Suddenly, when using Edit in, then select any of the Nik Collection or On1 Effects, to edit an image, it freezes Lightroom.  Anything I try to click on, I get the "Ding" sound, and the only way I can advance is to hit the keyboard Escape Key, then close Lightroom.  I was doing many edits, with no problem, a couple of days ago.  I, do, have photoshop, which I have limited knowledge of, but am able to open PS, then access the Nik filters, without a problem, but then have to save the files, and import back into lightroom, a time consuming hassle.
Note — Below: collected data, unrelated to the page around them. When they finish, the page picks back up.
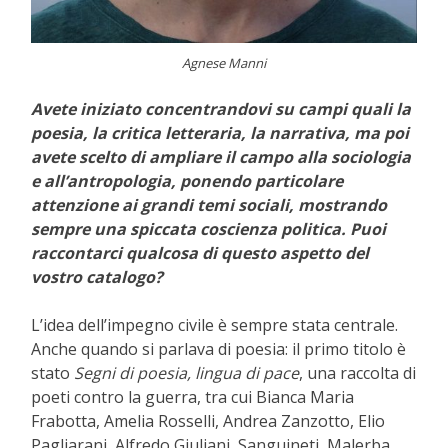
Agnese Manni
Avete iniziato concentrandovi su campi quali la
poesia, la critica letteraria, la narrativa, ma poi
avete scelto di ampliare il campo alla sociologia
e all’antropologia, ponendo particolare
attenzione ai grandi temi sociali, mostrando
sempre una spiccata coscienza politica. Puoi
raccontarci qualcosa di questo aspetto del
vostro catalogo?
L’idea dell’impegno civile è sempre stata centrale.
Anche quando si parlava di poesia: il primo titolo è
stato
Segni di poesia, lingua di pace
, una raccolta di
poeti contro la guerra, tra cui Bianca Maria
Frabotta, Amelia Rosselli, Andrea Zanzotto, Elio
Pagliarani, Alfredo Giuliani, Sanguineti, Malerba,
Any help would be appreciated.


----------



## Rob_Cullen (Jul 7, 2016)

You may find an answer on the Nik help pages-
Nik Collection Help

You may need to refresh the Preferences file, and re-install the plug-ins.


----------



## Glenda JOYCE (Jul 7, 2016)

I-See-Light said:


> You may find an answer on the Nik help pages-
> Nik Collection Help
> 
> You may need to refresh the Preferences file, and re-install the plug-ins.


----------



## Glenda JOYCE (Jul 7, 2016)

I-See-Light said:


> You may find an answer on the Nik help pages-
> Nik Collection Help
> 
> You may need to refresh the Preferences file, and re-install the plug-ins.
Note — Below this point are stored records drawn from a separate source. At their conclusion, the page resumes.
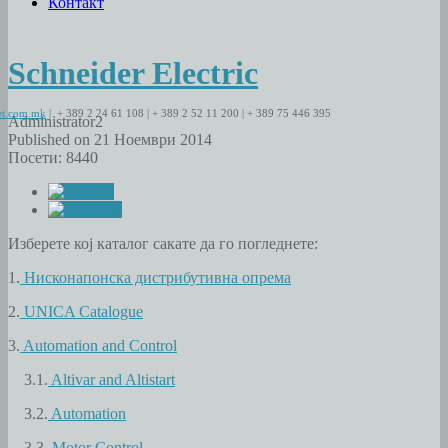
Контакт
Schneider Electric
t.com.mk
| + 389 2 24 61 108 | + 389 2 52 11 200 | + 389 75 446 395
Administrator2
Published on 21 Ноември 2014
Посети: 8440
Изберете кој каталог сакате да го погледнете:
1.
Нисконапонска дистрибутивна опрема
2.
UNICA Catalogue
3.
Automation and Control
3.1.
Altivar and Altistart
3.2.
Automation
3.3.
Motor Control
Thanks,  I'm not sure how to refresh the preferences file, but I did try to re-install the plugins, which did not help, but I did, NOT, first, uninstall the Nik Collection.  I think I will uninstall, then try another install


----------



## Glenda JOYCE (Jul 7, 2016)

Glenda JOYCE said:


> Thanks,  I'm not sure how to refresh the preferences file, but I did try to re-install the plugins, which did not help, but I did, NOT, first, uninstall the Nik Collection.  I think I will uninstall, then try another install


Well, I uninstalled the entire Nik Collection, downloaded, again, then re-installed, and nothing changed.  It's hard to understand, when it was working perfectly, then with the next edit, a few minutes later, it started crashing lightroom, every time.  Everything else in lightroom, still, works, to my knowledge.


----------



## RogerB (Jul 7, 2016)

Glenda JOYCE said:


> I'm not sure how to refresh the preferences file



See this thread for help with resetting the preferences file:

Resetting the lightroom preferences file - updated


----------



## Gnits (Jul 7, 2016)

Have you multiple versions of Photoshop installed.


----------



## Glenda JOYCE (Jul 8, 2016)

Gnits said:


> Have you multiple versions of Photoshop installed.


No, only one version of photoshop and lightroom.


----------



## mcasan (Jul 12, 2016)

Recognize that google has not done squat with the Nik apps since it took over the company and the key designers left to start Macphun.  Time to select another set of post processing plugins.


----------



## clee01l (Jul 12, 2016)

mcasan said:


> Recognize that google has not done squat with the Nik apps since it took over the company and the key designers left to start Macphun.  Time to select another set of post processing plugins.


This is probably reasonable advice.  As good as the Nik Collection was, it is stale and unsupported.


----------



## Gnits (Jul 12, 2016)

But I still like Silver Efex Pro.


----------